The second key to understanding and agreement (Note: this does not imply an order in terms of which gate has to be opened first) is the gate called "Intent".

What I mean by intent is that we should be crystal clear on what we are trying to get out of the communication. It can be a mix of any of the intentions listed below:

 Relax .. calm the waves, smooth tension and take aggressive potential out

 Socialize .. have a interaction without agenda or pre-set goals

 Interview .. try to obtain as much information as possible from the interaction

 Inform ... provide the audience with information relevant to their context

 Give feedback .. provide the audience with feedback on a program, paper, idea

 Challenge .. be a devil's advocate or a critic and find loopholes in a line of thinking or writing

 Moderate .. be a coach or moderator to help others communicate better

 Educate ... transfer knowledge to the audience (this implies practical examples / testing)

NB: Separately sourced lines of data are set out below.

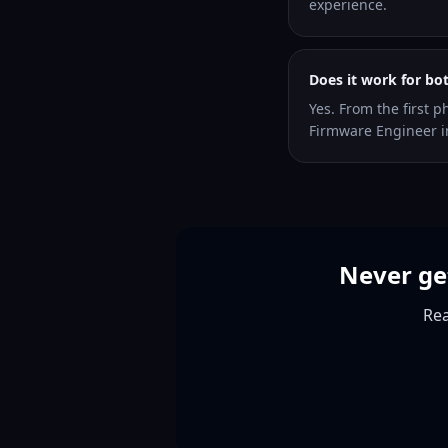
experience.
Does it work for bo
Yes. From the first p
Firmware Engineer i
Never ge
Rea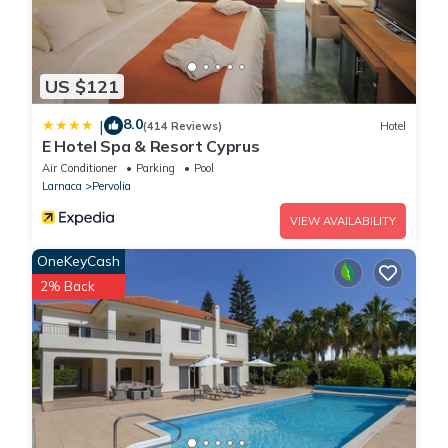
US $121
8.0
|
(414 Reviews)
Hotel
E Hotel Spa & Resort Cyprus
Air Conditioner
Parking
Pool
Larnaca
Pervolia
VIEW AVAILABILITY
OneKeyCash
2% Back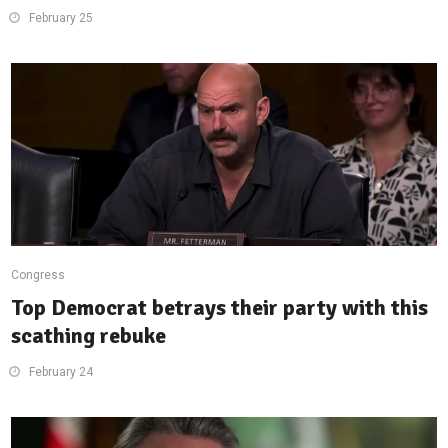
February 25
Congress
Top Democrat betrays their party with this
scathing rebuke
February 24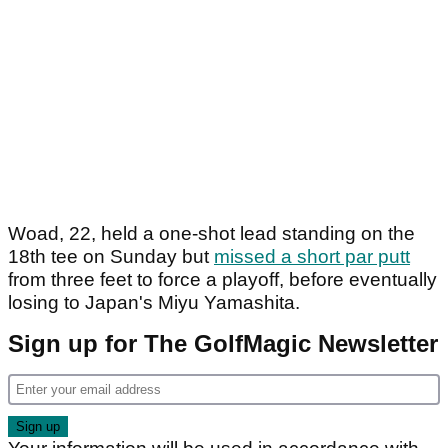
Woad, 22, held a one-shot lead standing on the
18th tee on Sunday but
missed a short par putt
from three feet to force a playoff, before eventually
losing to Japan's Miyu Yamashita.
Sign up for The GolfMagic Newsletter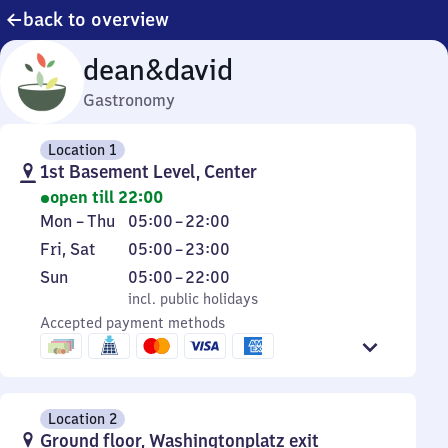
back to overview
dean&david
Gastronomy
Location 1
1st Basement Level, Center
open till 22:00
Monday
From
Mon
–
Thu
05:00
–
22:00
to
5
Friday
From
Fri
,
Sat
05:00
–
23:00
Thursday
to
and
5
Sunday
,
From
Sun
05:00
–
22:00
22
Saturday
to
incl. public holidays
5
incl. public holidays
23
Accepted payment methods
to
22
Location 2
Ground floor, Washingtonplatz exit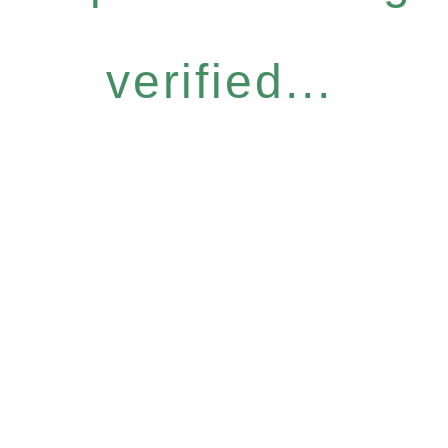
verified...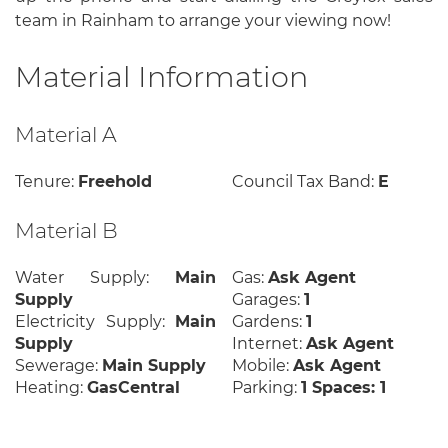
team in Rainham to arrange your viewing now!
Material Information
Material A
Tenure:
Freehold
Council Tax Band:
E
Material B
Water Supply:
Main
Gas:
Ask Agent
Supply
Garages:
1
Electricity Supply:
Main
Gardens:
1
Supply
Internet:
Ask Agent
Sewerage:
Main Supply
Mobile:
Ask Agent
Heating:
GasCentral
Parking:
1 Spaces: 1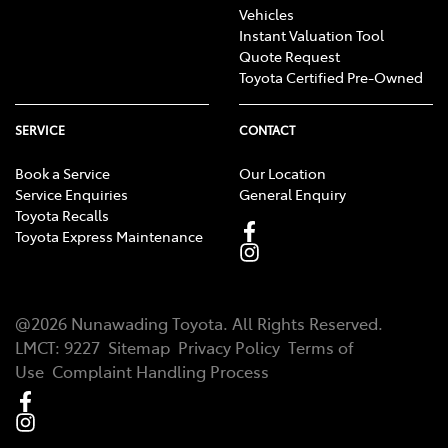
Vehicles
Instant Valuation Tool
Quote Request
Toyota Certified Pre-Owned
SERVICE
CONTACT
Book a Service
Our Location
Service Enquiries
General Enquiry
Toyota Recalls
Toyota Express Maintenance
@
2026
Nunawading Toyota
. All Rights Reserved.
LMCT
:
9227
Sitemap
Privacy Policy
Terms of
Use
Complaint Handling Process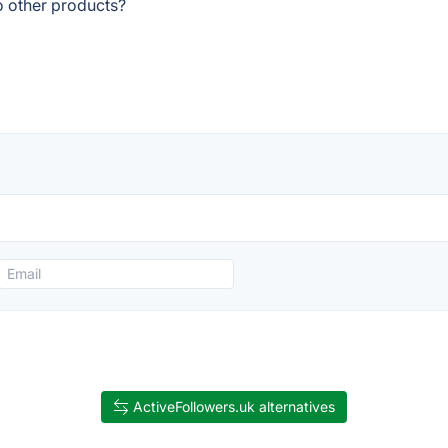
o other products?
ActiveFollowers.uk alternatives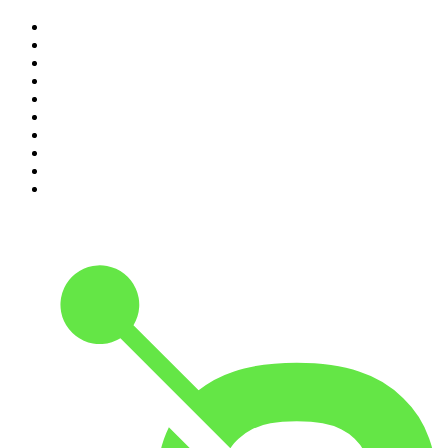
1
.
The Rest Is Politics
2
.
The Rest Is History
3
.
The News Agents
4
.
The Rest Is Entertainment
5
.
For The Love Of Cricket
6
.
The Louis Theroux Podcast
7
.
The Rest Is Politics: US
8
.
How To Fail With Elizabeth Day
9
.
Great Company with Jamie Laing
10
.
The Romesh Ranganathan Show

 Inspire ... provide the audience with a vision for excellence and inspire them to follow a cause

 Motivate .. provide the audience with reasons to act or behave in a specific way

 Convince .. provide the audience with compelling reason to make a decision or change their mind

As you can see from the list above, there are many different intentions in an interaction, and certainly, we can move from one intention to the next in the same conversation. We should be aware of the following factors when dealing with the key of intention:

 Make sure both parties are informed about the intention. Maybe you can see the conflict when one person seeks to convince, when the other person seeks to socialize, or when the intent of inspiration meets an audience primed to challenge.

 Make sure that you understand the different communication models involved when setting up the communication, for example, when you are trying to educate, make sure you have means of checking if the education has actually been effective. When you are trying to motivate, make sure you have a clear call to action that you can check on later, etc.As an audit, for example, after you have tried to convince someone, you can even follow this checklist to see what you can do better next time:

( ) Audience relaxed and settled in?

( ) Enough time given to socialize and establish rapport?

( ) Question asked up front to establish flow?

( ) Relevant information given about purpose and context of interaction?

( ) Feedback given to a response of the audience (Active Listening)

( ) Challenged the assumptions / information given for logic / consistency

(in a non-aggressive way)

( ) Moderated a conflict by looking at both sides of the argument and focusing

on an outcome

( ) Transferred useful knowledge to the audience including practical examples

( ) Provide the audience with a vision for excellence or inspires them to follow a

cause or ideal

( ) Provide the audience with reasons to act or behave in a specific way

( ) Convince the audience with compelling reason to make a decision or

change their mind

Try it out. I bet you will discover that many times when we experience a communication break-down, it was because we failed to unlock the "Intent" gate to understanding and agreement.